(DATA SECTION Opens)
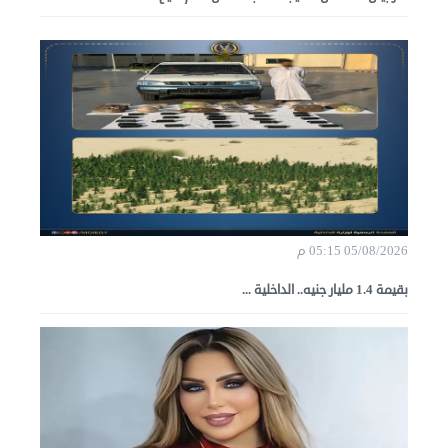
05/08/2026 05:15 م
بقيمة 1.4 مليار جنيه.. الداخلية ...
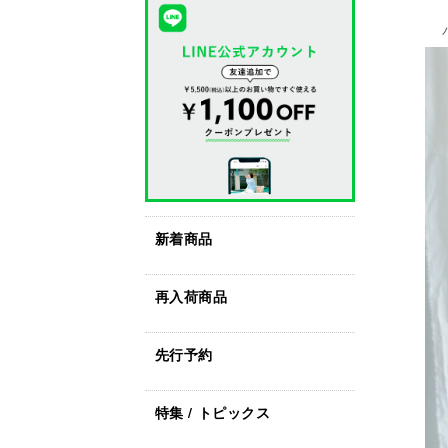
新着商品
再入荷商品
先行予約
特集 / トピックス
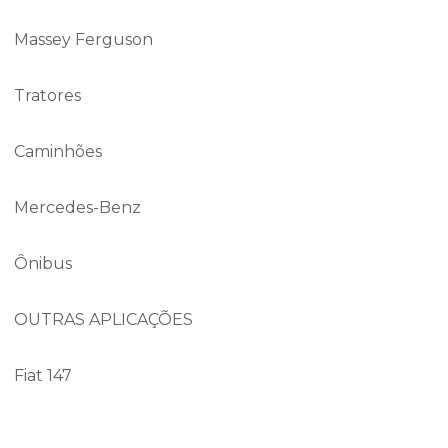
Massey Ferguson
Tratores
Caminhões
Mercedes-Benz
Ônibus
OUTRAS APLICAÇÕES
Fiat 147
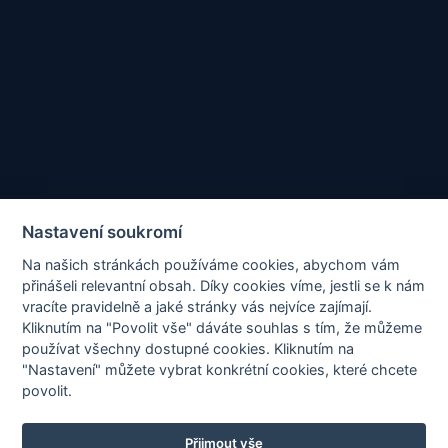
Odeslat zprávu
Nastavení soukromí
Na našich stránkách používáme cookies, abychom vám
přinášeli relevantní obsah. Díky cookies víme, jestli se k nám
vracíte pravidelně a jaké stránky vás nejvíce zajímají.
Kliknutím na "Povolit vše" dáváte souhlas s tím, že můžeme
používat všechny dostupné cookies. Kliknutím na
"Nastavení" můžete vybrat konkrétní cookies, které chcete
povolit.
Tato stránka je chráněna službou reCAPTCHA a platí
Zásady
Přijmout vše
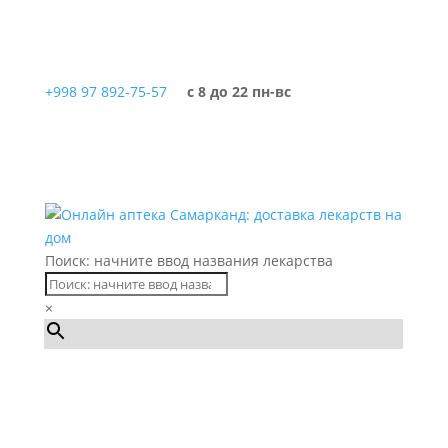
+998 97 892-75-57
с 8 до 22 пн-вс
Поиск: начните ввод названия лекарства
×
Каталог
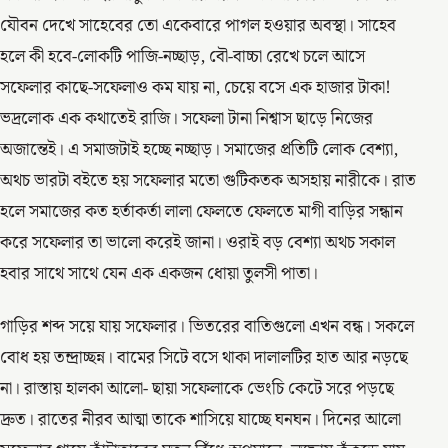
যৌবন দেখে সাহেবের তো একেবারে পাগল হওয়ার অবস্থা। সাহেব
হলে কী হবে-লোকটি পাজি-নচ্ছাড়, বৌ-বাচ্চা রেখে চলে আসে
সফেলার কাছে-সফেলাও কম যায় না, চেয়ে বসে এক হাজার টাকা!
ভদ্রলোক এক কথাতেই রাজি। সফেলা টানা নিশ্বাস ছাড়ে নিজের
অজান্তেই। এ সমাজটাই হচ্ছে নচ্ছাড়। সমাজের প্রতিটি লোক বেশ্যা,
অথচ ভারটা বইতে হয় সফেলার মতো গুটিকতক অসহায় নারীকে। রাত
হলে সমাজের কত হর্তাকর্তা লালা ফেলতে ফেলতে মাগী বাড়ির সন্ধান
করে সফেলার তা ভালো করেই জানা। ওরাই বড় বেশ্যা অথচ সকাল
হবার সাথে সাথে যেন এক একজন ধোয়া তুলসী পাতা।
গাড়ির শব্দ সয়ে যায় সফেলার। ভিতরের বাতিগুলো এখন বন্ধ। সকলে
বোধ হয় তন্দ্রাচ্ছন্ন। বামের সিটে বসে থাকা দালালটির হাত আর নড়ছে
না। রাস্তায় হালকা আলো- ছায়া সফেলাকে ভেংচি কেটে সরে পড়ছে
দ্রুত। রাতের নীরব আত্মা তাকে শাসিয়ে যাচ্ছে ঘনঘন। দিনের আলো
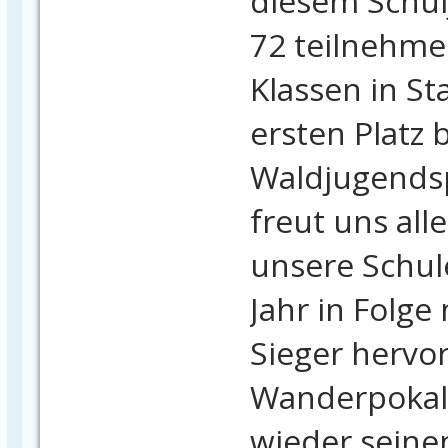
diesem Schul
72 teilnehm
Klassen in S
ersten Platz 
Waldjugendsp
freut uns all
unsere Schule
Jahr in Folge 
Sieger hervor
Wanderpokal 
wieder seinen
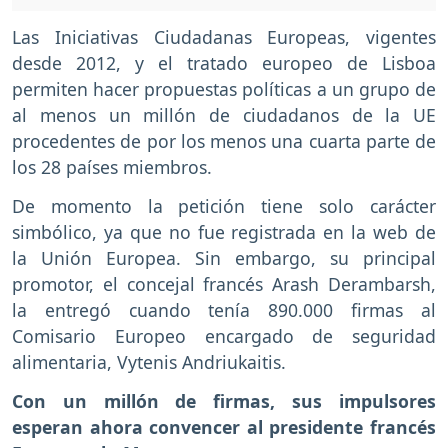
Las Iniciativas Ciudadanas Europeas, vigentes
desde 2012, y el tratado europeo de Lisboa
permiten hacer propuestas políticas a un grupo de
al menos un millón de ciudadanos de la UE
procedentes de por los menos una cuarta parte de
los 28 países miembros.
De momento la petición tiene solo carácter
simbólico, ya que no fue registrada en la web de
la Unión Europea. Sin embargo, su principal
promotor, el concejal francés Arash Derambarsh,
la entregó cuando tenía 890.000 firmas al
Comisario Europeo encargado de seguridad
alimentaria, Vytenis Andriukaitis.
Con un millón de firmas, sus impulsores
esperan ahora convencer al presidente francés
(DATA SECTION Closes)
● **WORK ORDER**
Every entry above has to be repeated exactly, apart from its pictures.

● **PROBLEM SOLUTION**
05/08/2026 05:15 م
بقيمة 1.4 مليار جنيه.. الداخلية ...
新着商品
再入荷商品
先行予約
特集 / トピックス
Massey Ferguson
Tratores
Caminhões
Mercedes-Benz
Ônibus
OUTRAS APLICAÇÕES
Fiat 147
Odeslat zprávu
Nastavení soukromí
Na našich stránkách používáme cookies, abychom vám
přinášeli relevantní obsah. Díky cookies víme, jestli se k nám
vracíte pravidelně a jaké stránky vás nejvíce zajímají.
Kliknutím na "Povolit vše" dáváte souhlas s tím, že můžeme
používat všechny dostupné cookies. Kliknutím na
"Nastavení" můžete vybrat konkrétní cookies, které chcete
povolit.
Tato stránka je chráněna službou reCAPTCHA a platí
Zásady
Přijmout vše
+998 97 892-75-57
с 8 до 22 пн-вс
Поиск: начните ввод названия лекарства
×
Каталог
যৌবন দেখে সাহেবের তো একেবারে পাগল হওয়ার অবস্থা। সাহেব
হলে কী হবে-লোকটি পাজি-নচ্ছাড়, বৌ-বাচ্চা রেখে চলে আসে
সফেলার কাছে-সফেলাও কম যায় না, চেয়ে বসে এক হাজার টাকা!
ভদ্রলোক এক কথাতেই রাজি। সফেলা টানা নিশ্বাস ছাড়ে নিজের
অজান্তেই। এ সমাজটাই হচ্ছে নচ্ছাড়। সমাজের প্রতিটি লোক বেশ্যা,
অথচ ভারটা বইতে হয় সফেলার মতো গুটিকতক অসহায় নারীকে। রাত
হলে সমাজের কত হর্তাকর্তা লালা ফেলতে ফেলতে মাগী বাড়ির সন্ধান
করে সফেলার তা ভালো করেই জানা। ওরাই বড় বেশ্যা অথচ সকাল
হবার সাথে সাথে যেন এক একজন ধোয়া তুলসী পাতা।
গাড়ির শব্দ সয়ে যায় সফেলার। ভিতরের বাতিগুলো এখন বন্ধ। সকলে
বোধ হয় তন্দ্রাচ্ছন্ন। বামের সিটে বসে থাকা দালালটির হাত আর নড়ছে
না। রাস্তায় হালকা আলো- ছায়া সফেলাকে ভেংচি কেটে সরে পড়ছে
দ্রুত। রাতের নীরব আত্মা তাকে শাসিয়ে যাচ্ছে ঘনঘন। দিনের আলো
diesem Schul
72 teilnehm
Klassen in S
ersten Platz 
Waldjugendsp
freut uns all
unsere Schule
Jahr in Folge 
Sieger hervor
Wanderpokal 
wieder seinen
Las Iniciativas Ciudadanas Europeas, vigentes
desde 2012, y el tratado europeo de Lisboa
permiten hacer propuestas políticas a un grupo de
al menos un millón de ciudadanos de la UE
procedentes de por los menos una cuarta parte de
los 28 países miembros.
De momento la petición tiene solo carácter
simbólico, ya que no fue registrada en la web de
la Unión Europea. Sin embargo, su principal
promotor, el concejal francés Arash Derambarsh,
la entregó cuando tenía 890.000 firmas al
Comisario Europeo encargado de seguridad
alimentaria, Vytenis Andriukaitis.
Con un millón de firmas, sus impulsores
esperan ahora convencer al presidente francés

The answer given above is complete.